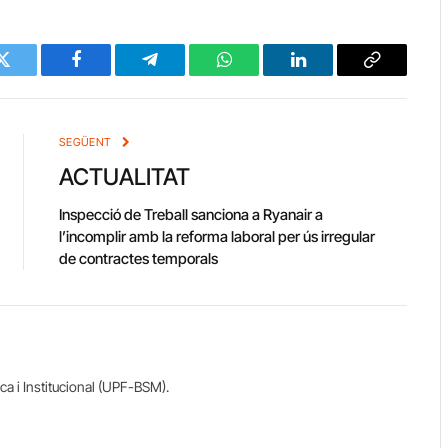
Twitter
Facebook
Telegram
WhatsApp
LinkedIn
Copy
Link
SEGÜENT
ACTUALITAT
Inspecció de Treball sanciona a Ryanair a
l’incomplir amb la reforma laboral per ús irregular
de contractes temporals
ca i Institucional (UPF-BSM).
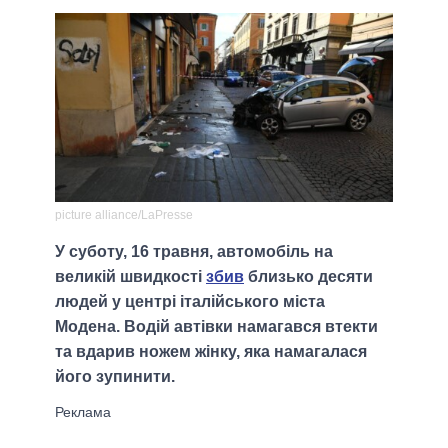
picture alliance/LaPresse
У суботу, 16 травня, автомобіль на
великій швидкості
збив
близько десяти
людей у центрі італійського міста
Модена. Водій автівки намагався втекти
та вдарив ножем жінку, яка намагалася
його зупинити.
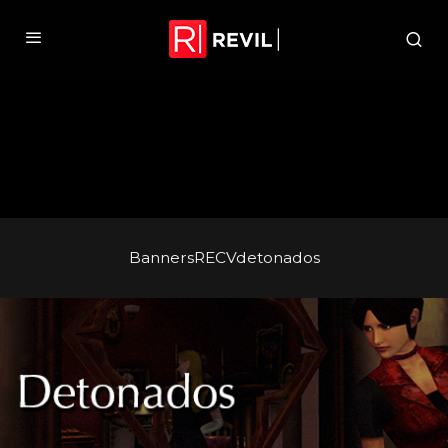
BannersRECVdetonados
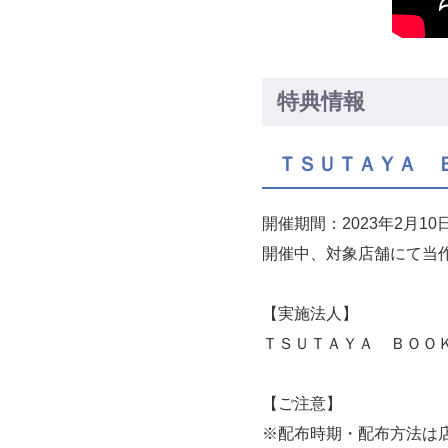
特典情報
ＴＳＵＴＡＹＡ 
開催期間：2023年2月10日
開催中、対象店舗にて当
【実施法人】
ＴＳＵＴＡＹＡ ＢＯＯ
【ご注意】
※配布時期・配布方法は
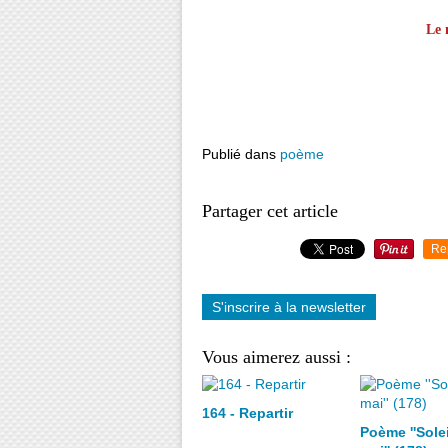
Le 
Publié dans
poème
Partager cet article
Re
S'inscrire à la newsletter
Vous aimerez aussi :
164 - Repartir
Poème ''Solei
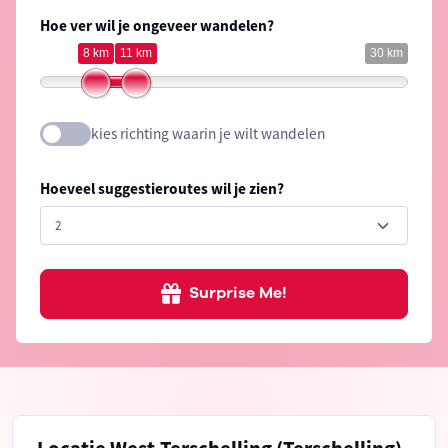
Hoe ver wil je ongeveer wandelen?
8 km
11 km
30 km
kies richting waarin je wilt wandelen
Hoeveel suggestieroutes wil je zien?
Surprise Me!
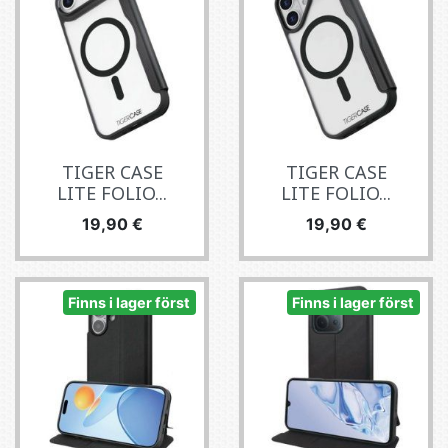
TIGER CASE
TIGER CASE
LITE FOLIO...
LITE FOLIO...
Pris
Pris
19,90 €
19,90 €
Finns i lager först
Finns i lager först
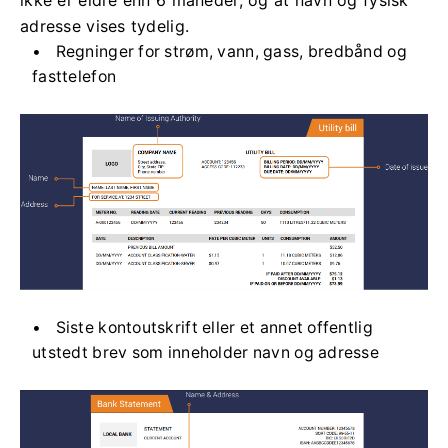
ikke er eldre enn 6 måneder, og at navn og fysisk
adresse vises tydelig.
Regninger for strøm, vann, gass, bredbånd og
fasttelefon
Siste kontoutskrift eller et annet offentlig
utstedt brev som inneholder navn og adresse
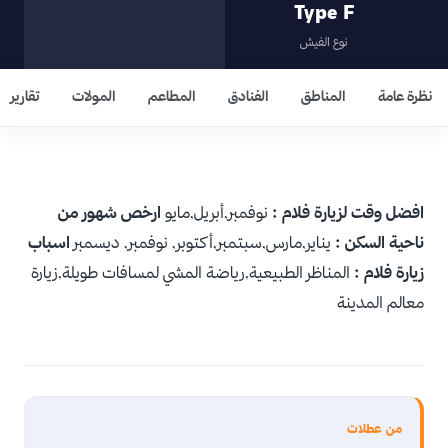
Type F
نوع الفيش
نظرة عامة
المناطق
الفنادق
المطاعم
المولات
تقارير
افضل وقت لزيارة فلام :
نوفمبر,أبريل,مايو
ارخص شهور من
ناحية السكن :
يناير,مارس,سبتمبر,أكتوبر, نوفمبر, ديسمبر
اسباب
زيارة فلام :
المناظر الطبيعية,رياضة المشي لمسافات طويلة,زيارة
معالم المدينة
من عطلات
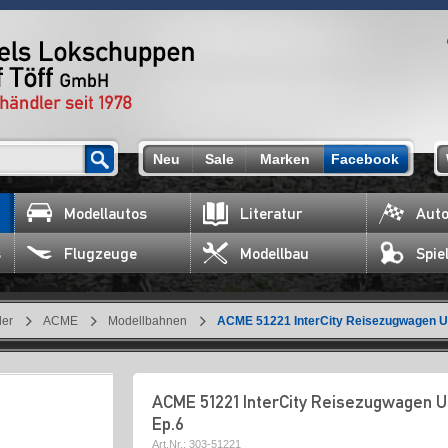
Neu
Sale
Marken
Facebook
Modellautos
Literatur
Auto
s
Flugzeuge
Modellbau
Spie
ler
ACME
Modellbahnen
ACME 51221 InterCity Reisezugwagen U
ACME 51221 InterCity Reisezugwagen U
Ep.6
Art.Nr.:
303-51221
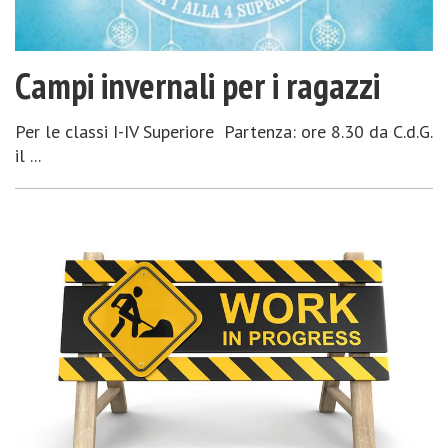
Campi invernali per i ragazzi
Per le classi I-IV Superiore Partenza: ore 8.30 da C.d.G.
il ...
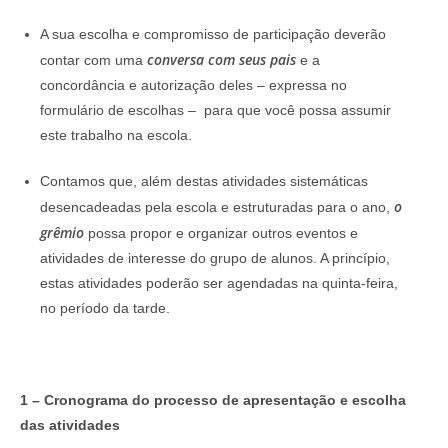
A sua escolha e compromisso de participação deverão
conversa com seus pais
contar com uma
e a
concordância e autorização deles – expressa no
formulário de escolhas – para que você possa assumir
este trabalho na escola.
Contamos que, além destas atividades sistemáticas
o
desencadeadas pela escola e estruturadas para o ano,
grêmio
possa propor e organizar outros eventos e
atividades de interesse do grupo de alunos. A princípio,
estas atividades poderão ser agendadas na quinta-feira,
no período da tarde.
1 – Cronograma do processo de apresentação e escolha
das atividades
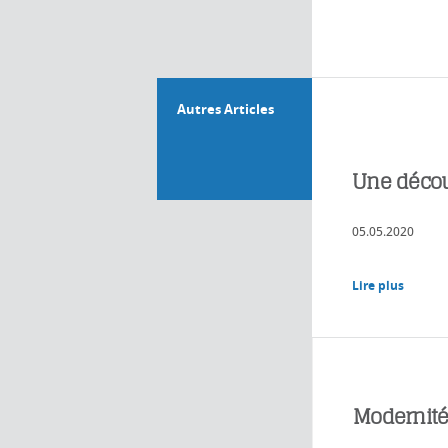
Autres Articles
Une décou
05.05.2020
Lire plus
Modernit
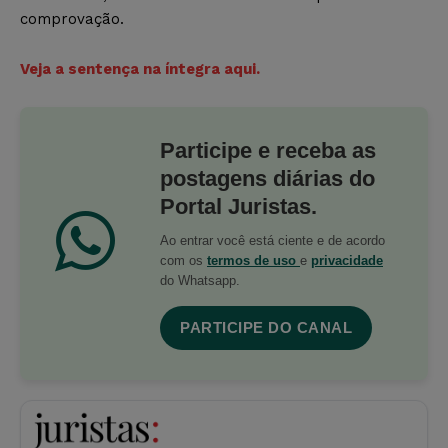
comprovação.
Veja a sentença na íntegra aqui.
Participe e receba as
postagens diárias do
Portal Juristas.
Ao entrar você está ciente e de acordo
com os
termos de uso
e
privacidade
do Whatsapp.
PARTICIPE DO CANAL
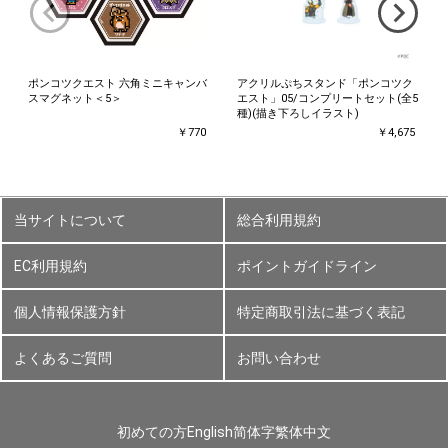
ポンコツクエスト 六角ミニキャンバ
アクリルぷちスタンド「ポンコツク
スマグネット＜5＞
エスト」05/コンプリートセット(全5
種)(描き下ろしイラスト)
￥770
￥4,675
当サイトについて
総合利用規約
EC利用規約
ポイントガイドライン
個人情報保護方針
特定商取引法に基づく表記
よくあるご質問
お問い合わせ
初めての方
English
简体字
繁体中文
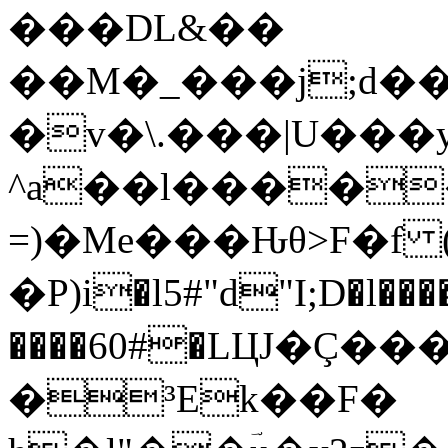
���DL&��
��M�_���j;d��
�v�\.���|U���
^a��l����
=)�Me���Ԋθ>F�f
�P)і�l5#"d"I;D�l����
����60#�LЦJ�Ç���h�(��4Iף�#��?:8��9+�!%Ye��ښ��t`��{Ɍ���DT΋����DO�����,O��Y�9%��s
�³Ek��F�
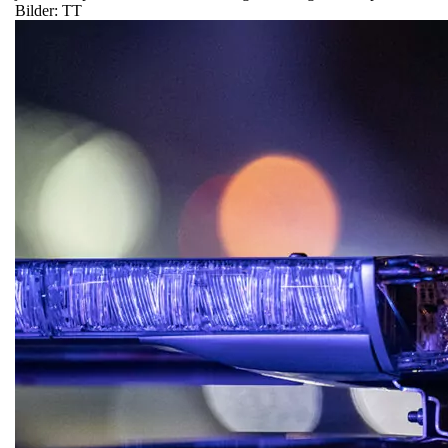
Bilder: TT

-=-=-=-=-

**Task requirements:**
Repeat all the material exactly, but keep pictures out of the copy.

**Answer section:**
Twitter
Facebook
Telegram
WhatsApp
LinkedIn
Copy
Link
SEGÜENT
ACTUALITAT
Inspecció de Treball sanciona a Ryanair a
l’incomplir amb la reforma laboral per ús irregular
de contractes temporals
ca i Institucional (UPF-BSM).
picture alliance/LaPresse
У суботу, 16 травня, автомобіль на
великій швидкості
збив
близько десяти
людей у центрі італійського міста
Модена. Водій автівки намагався втекти
та вдарив ножем жінку, яка намагалася
його зупинити.
BannersRECVdetonados
特典情報
ＴＳＵＴＡＹＡ 
開催期間：2023年2月10日
開催中、対象店舗にて当
【実施法人】
ＴＳＵＴＡＹＡ ＢＯＯ
【ご注意】
※配布時期・配布方法は
Le 
Publié dans
poème
Partager cet article
Re
S'inscrire à la newsletter
Vous aimerez aussi :
164 - Repartir
Poème ''Solei
Hoe ver wil je ongeveer wandelen?
8 km
11 km
30 km
kies richting waarin je wilt wandelen
Hoeveel suggestieroutes wil je zien?
Surprise Me!
TIGER CASE
TIGER CASE
LITE FOLIO...
LITE FOLIO...
Pris
Pris
19,90 €
19,90 €
Finns i lager först
Finns i lager först
ikke er eldre enn 6 måneder, og at navn og fysisk
adresse vises tydelig.
Regninger for strøm, vann, gass, bredbånd og
fasttelefon
Siste kontoutskrift eller et annet offentlig
utstedt brev som inneholder navn og adresse
Type F
نوع الفيش
نظرة عامة
المناطق
الفنادق
المطاعم
المولات
تقارير
افضل وقت لزيارة فلام :
نوفمبر,أبريل,مايو
ارخص شهور من
ناحية السكن :
يناير,مارس,سبتمبر,أكتوبر, نوفمبر, ديسمبر
اسباب
زيارة فلام :
المناظر الطبيعية,رياضة المشي لمسافات طويلة,زيارة
معالم المدينة
من عطلات
Neu
Sale
Marken
Facebook
Modellautos
Literatur
Auto
s
Flugzeuge
Modellbau
Spie
ler
ACME
Modellbahnen
ACME 51221 InterCity Reisezugwagen U
ACME 51221 InterCity Reisezugwagen U
Ep.6
Art.Nr.:
303-51221
Campi invernali per i ragazzi
Per le classi I-IV Superiore Partenza: ore 8.30 da C.d.G.
il ...
A sua escolha e compromisso de participação deverão
conversa com seus pais
contar com uma
e a
concordância e autorização deles – expressa no
formulário de escolhas – para que você possa assumir
este trabalho na escola.
Contamos que, além destas atividades sistemáticas
o
desencadeadas pela escola e estruturadas para o ano,
grêmio
possa propor e organizar outros eventos e
atividades de interesse do grupo de alunos. A princípio,
estas atividades poderão ser agendadas na quinta-feira,
no período da tarde.
1 – Cronograma do processo de apresentação e escolha
das atividades
Autres Articles
Une décou
05.05.2020
Lire plus
Modernit
comprovação.
Veja a sentença na íntegra aqui.
Participe e receba as
postagens diárias do
Portal Juristas.
Ao entrar você está ciente e de acordo
com os
termos de uso
e
privacidade
do Whatsapp.
PARTICIPE DO CANAL
ポンコツクエスト 六角ミニキャンバ
アクリルぷちスタンド「ポンコツク
スマグネット＜5＞
エスト」05/コンプリートセット(全5
種)(描き下ろしイラスト)
￥770
￥4,675
当サイトについて
総合利用規約
EC利用規約
ポイントガイドライン
個人情報保護方針
特定商取引法に基づく表記
よくあるご質問
お問い合わせ
初めての方
English
简体字
繁体中文
���DL&��
��M�_���j;d��
�v�\.���|U���
^a��l����
=)�Me���Ԋθ>F�f
�P)і�l5#"d"I;D�l����
����60#�LЦJ�Ç���h�(��4Iף�#��?:8��9+�!%Ye��ښ��t`��{Ɍ���DT΋����DO�����,O��Y�9%��s
�³Ek��F�
Bilder: TT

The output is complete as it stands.